Nachgefragt! Das richtige Leder für unseren Patch

Nun möchte man am liebsten alles, was flach genug ist, in den Lasercutter werfen und schneiden und / oder gravieren. Schnell kommt man aufgrund des Geruchs darauf, dass nicht jedes Material geeignet ist und manche Sachen sind sogar schwer gesundheitsschädlich. So ist es auch bei gewissen Arten von Echt-Leder. Papa´s Bastelblog hat bei einem Hersteller nachgefragt.

Lasergravur mit Mr. Beam II Dreamcut in Echtleder
So toll diese reflektierenden Jacken sind, sie reißen sehr schnell ein.

Leider reißen die reflektierenden Jacken der Kinder, gerade im Wald, sehr schnell ein. Aufgrund des Materials kann man die Löcher nicht nähen. Deshalb haben die Kinder und ich uns für das Aufkleben eines bzw. mehrerer Aufnäher entschieden.

„Stop! Nein, wir kaufen keine Aufnäher. Wir machen Leder-Patches und kleben sie über die Löcher! Auf gehts.“

Nur welches Leder ist geeignet. Natürlich gibt es im Zubehörbereich des ein oder anderen Lasercutter-Herstellers oder Drittanbieter spezielle Angebote. Aber die haben teilweise ihren Preis.

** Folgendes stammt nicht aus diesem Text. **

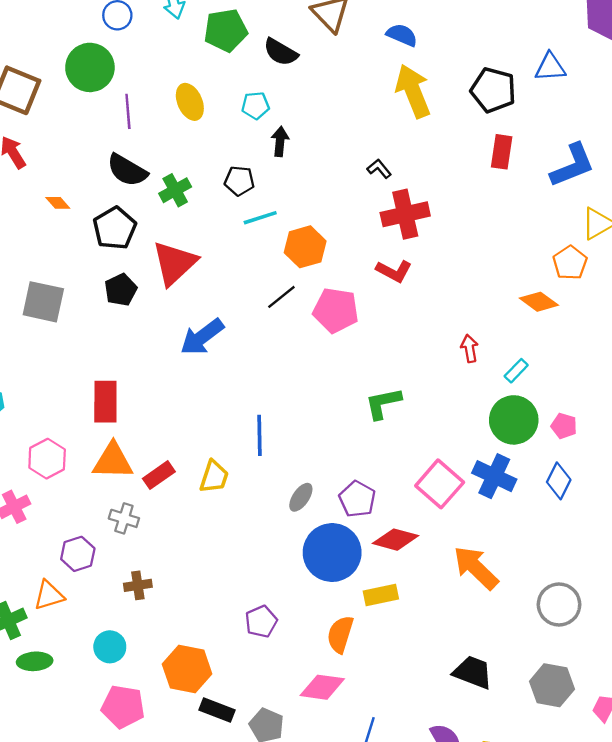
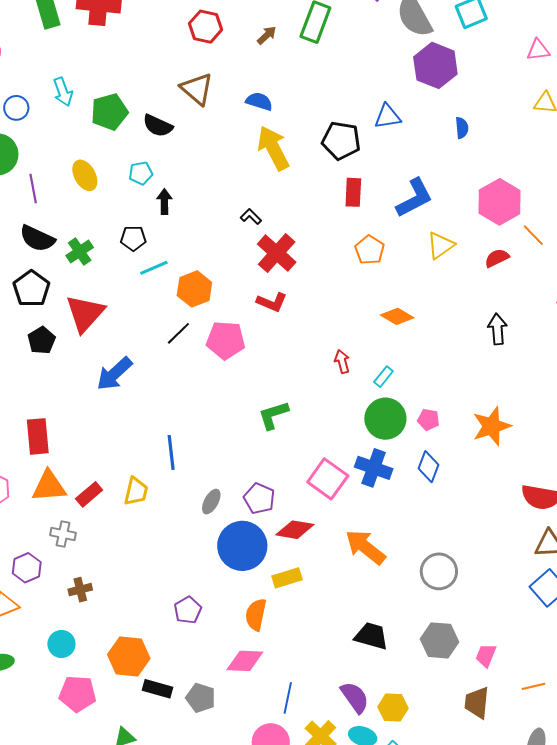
red cross: (405, 214) -> (277, 253), turned -30
orange pentagon: (570, 263) -> (370, 250), moved

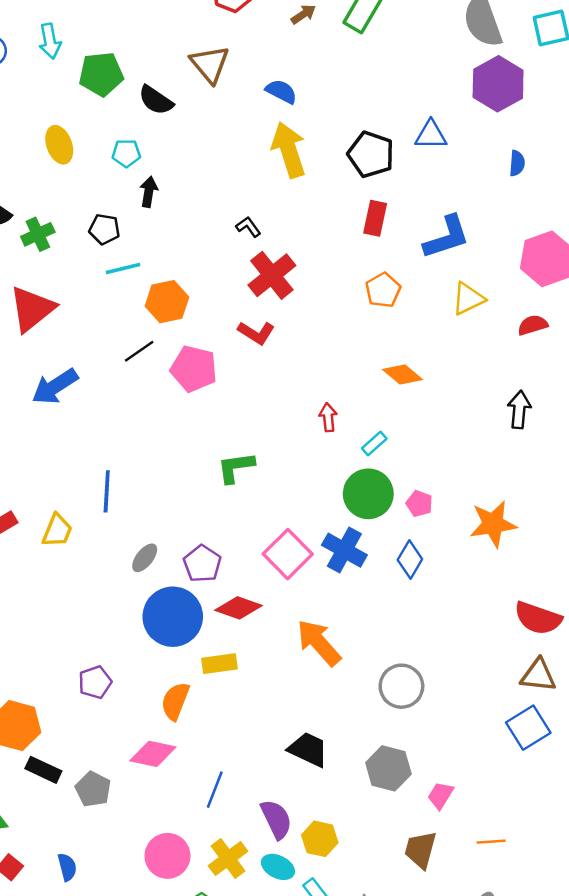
blue line: (288, 698) -> (215, 790), moved

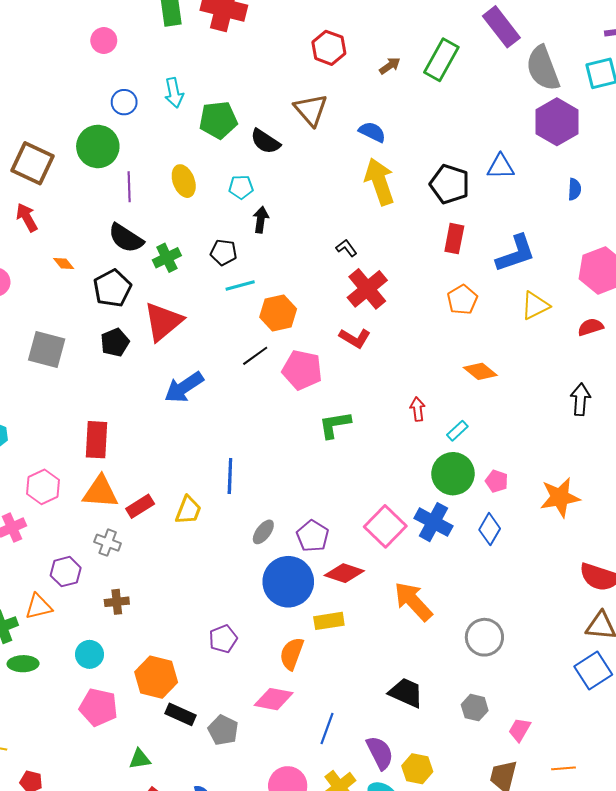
green L-shape: (236, 467) -> (335, 425), moved
gray hexagon: (388, 768) -> (475, 708), size x0.7

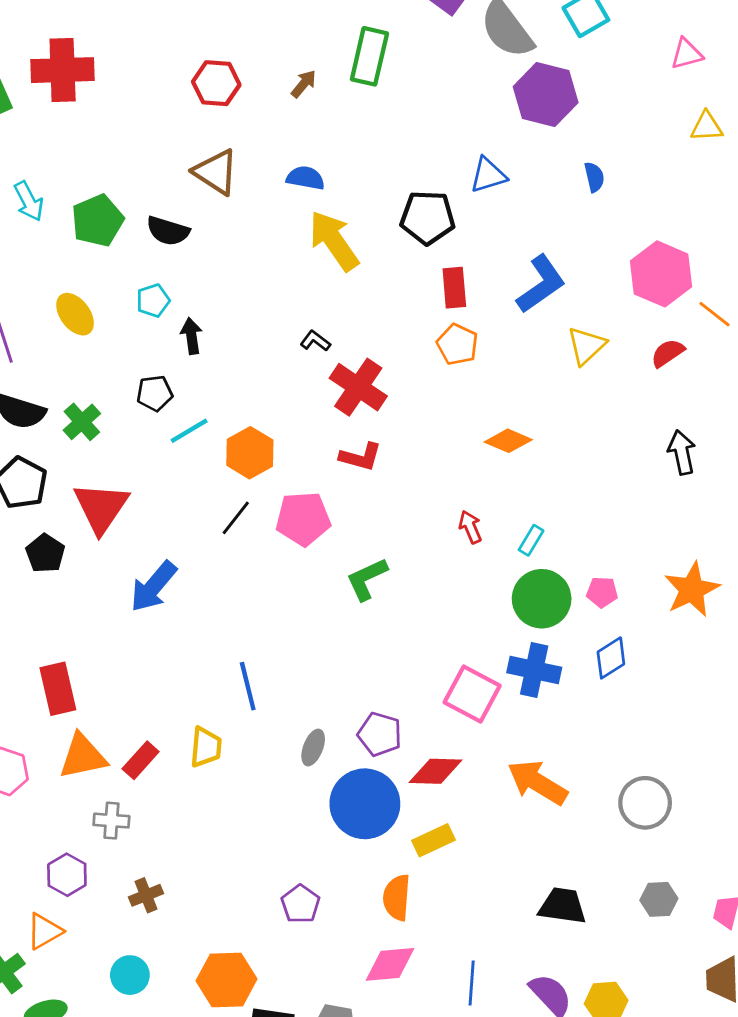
orange pentagon: (462, 300) -> (457, 344), moved
orange diamond: (480, 371) -> (508, 441), moved
blue diamond: (490, 529) -> (611, 658), turned 44

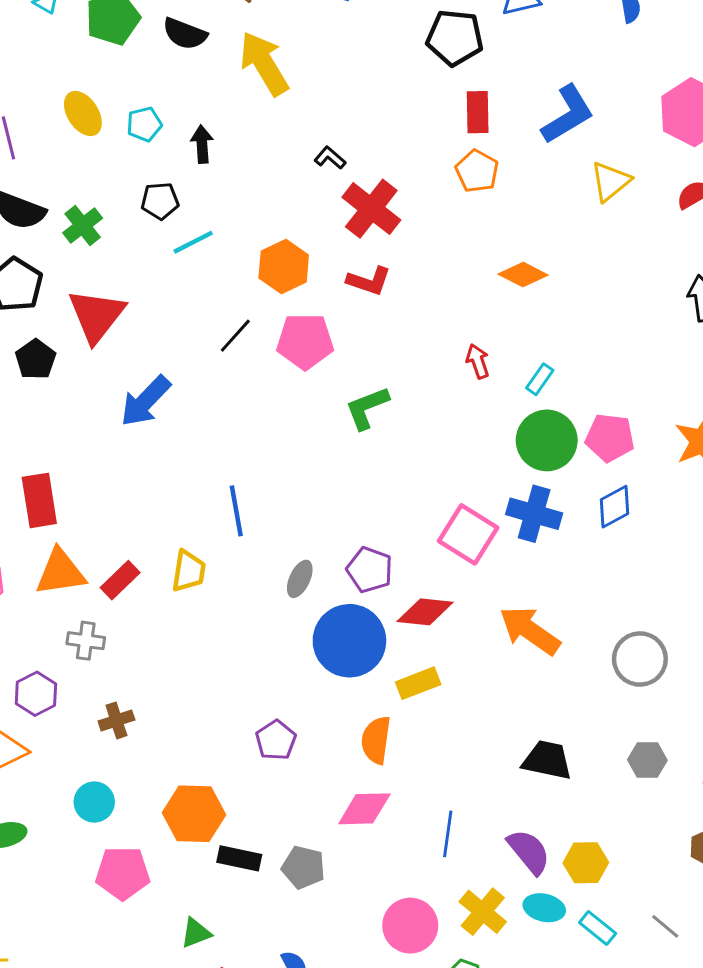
yellow arrow: (334, 241) -> (264, 63), moved
cyan pentagon: (153, 301) -> (144, 124), moved
orange hexagon: (250, 453) -> (284, 266), moved
pink pentagon: (602, 592) -> (610, 438), size x1.5

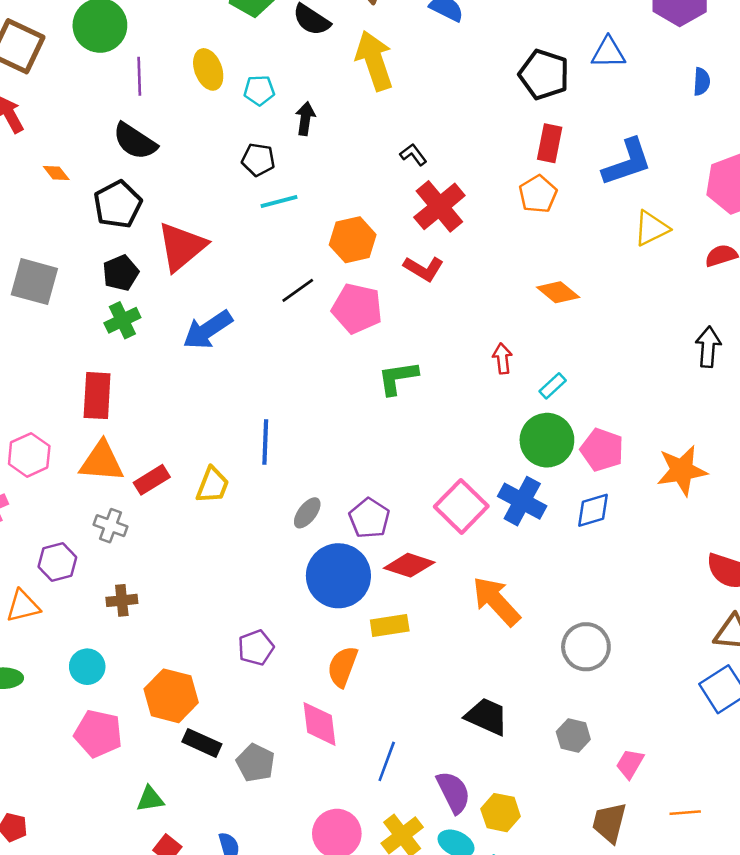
green cross: (83, 226) -> (122, 320), moved
pink diamond: (364, 809) -> (319, 724), turned 72

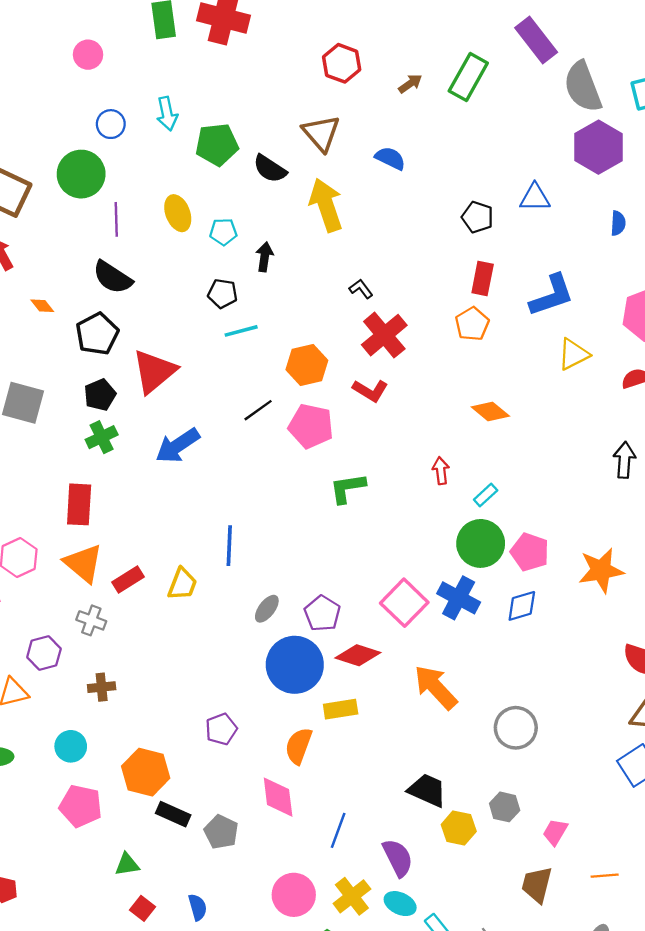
black pentagon: (544, 74) -> (477, 217), size x0.7
orange triangle: (102, 462) -> (83, 563), turned 36
yellow hexagon: (501, 813) -> (459, 828), moved

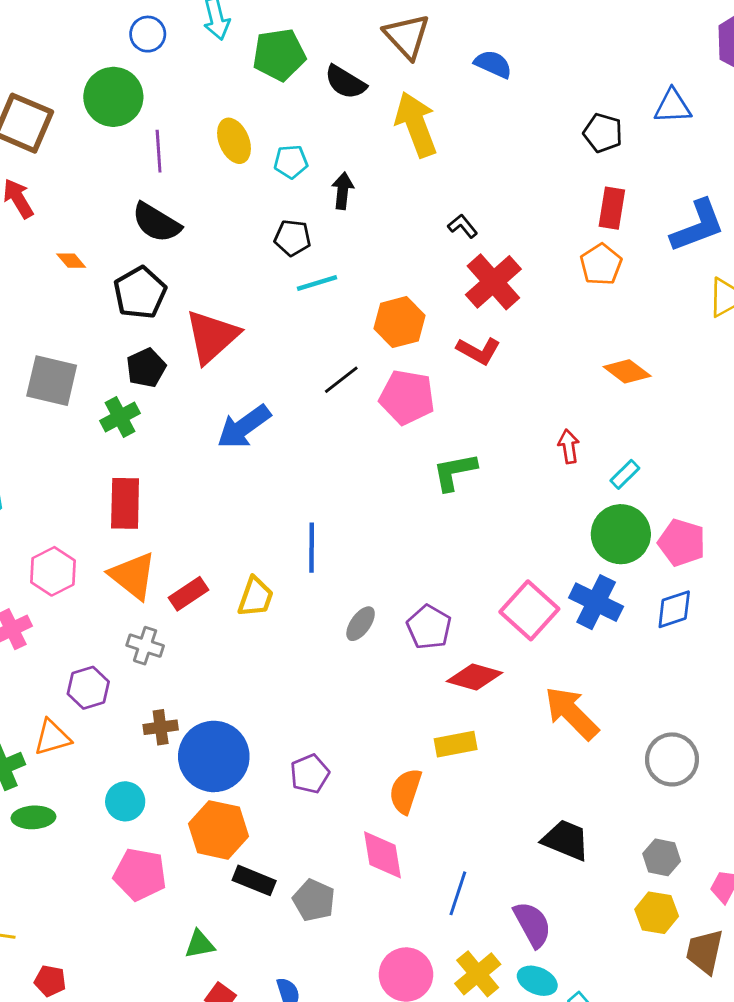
green cross: (102, 437) -> (120, 417), moved
blue circle: (295, 665) -> (214, 756), moved
yellow hexagon: (459, 828) -> (657, 913), moved

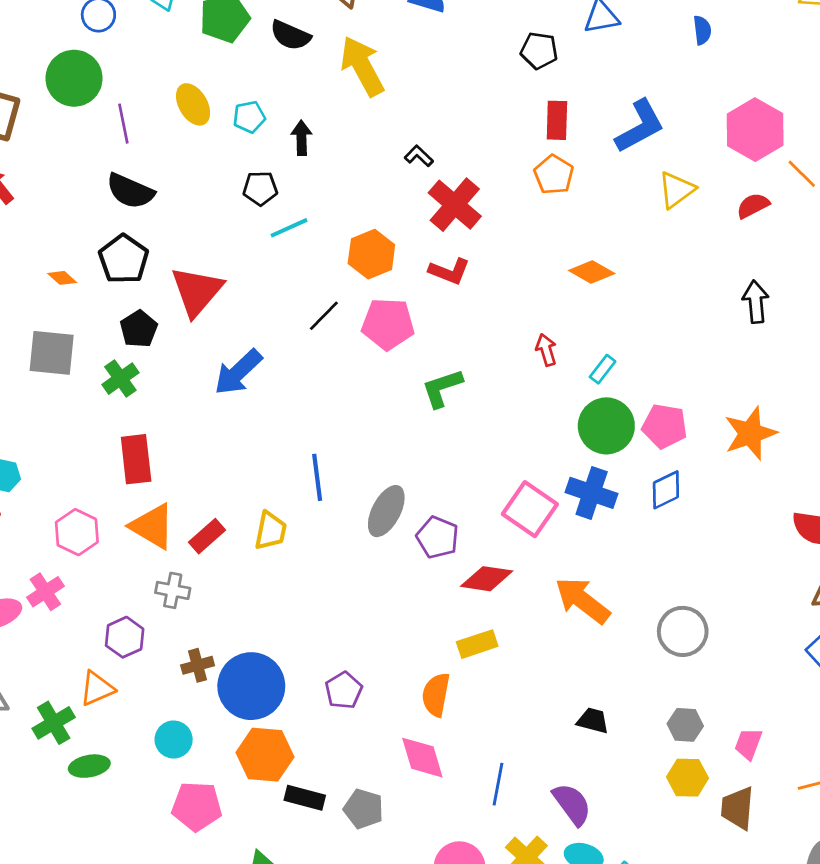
orange diamond: (71, 261) -> (62, 278), moved
gray ellipse: (361, 624) -> (386, 511), moved, size x1.5
black trapezoid: (566, 840) -> (593, 721), size x0.7

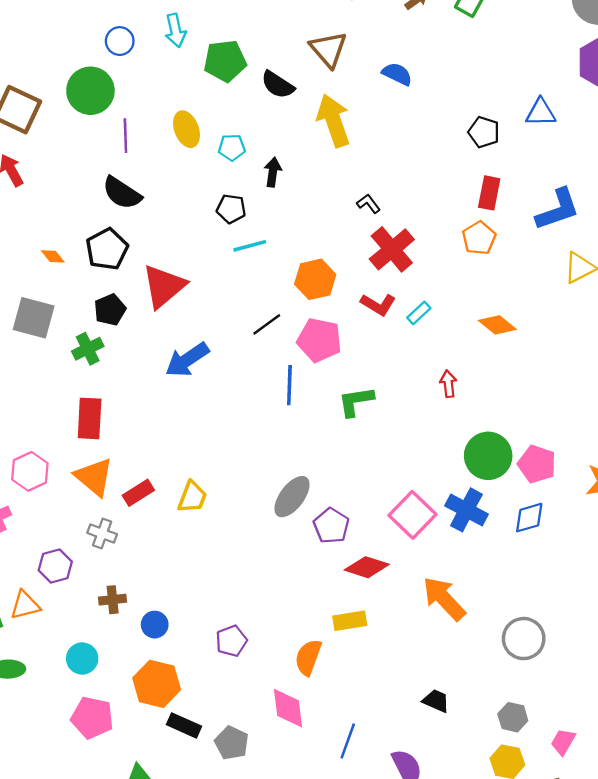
cyan rectangle: (603, 369) -> (419, 313), moved
blue line: (317, 477) -> (289, 385), moved
blue circle: (251, 686) -> (155, 625), size x0.5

Schon länger habe ich mit diesem Paket Lederreste geliebäugelt:

Bislang hatte ich aber noch nicht das richtige Projekt. Bislang… Also haben wir die Paket mit Lederresten gekauft. Wir haben noch etwas im weltweiten Netz recherchiert und dabei sind wir immer wieder auf einen Hinweis gestoßen. Echtleder, welches mit Chrom gegerbt wurde, entwickelt bei der Bearbeitung mit einem Lasercutter gesundheitsgefährdende Dämpfe.

Wir haben deshalb beim Verkäufer nachgefragt und innerhalb weniger Stunden folgende Antwort bekommen:

„Keine Verwendung von Azo-Farbstoffen, Verwendung von Fettstoffen ohne Organachlorverbindungen, Frei von PCB, PCP, FCKW, Formaldehyd und Chrome VI, Die Schadstoffrichtlinie der EU + DGM werden erfüllt.“

Somit sollte das Leder bei ausreichender Abluft verarbeitet werden können. Eine gute Abluft empfiehlt sich ohnehin, wenn man den Geruch von verbrannter Haut nicht unwiderstehlich findet. Sollte aber ohnehin beim Betrieb eines Lasercutters selbstverständlich sein.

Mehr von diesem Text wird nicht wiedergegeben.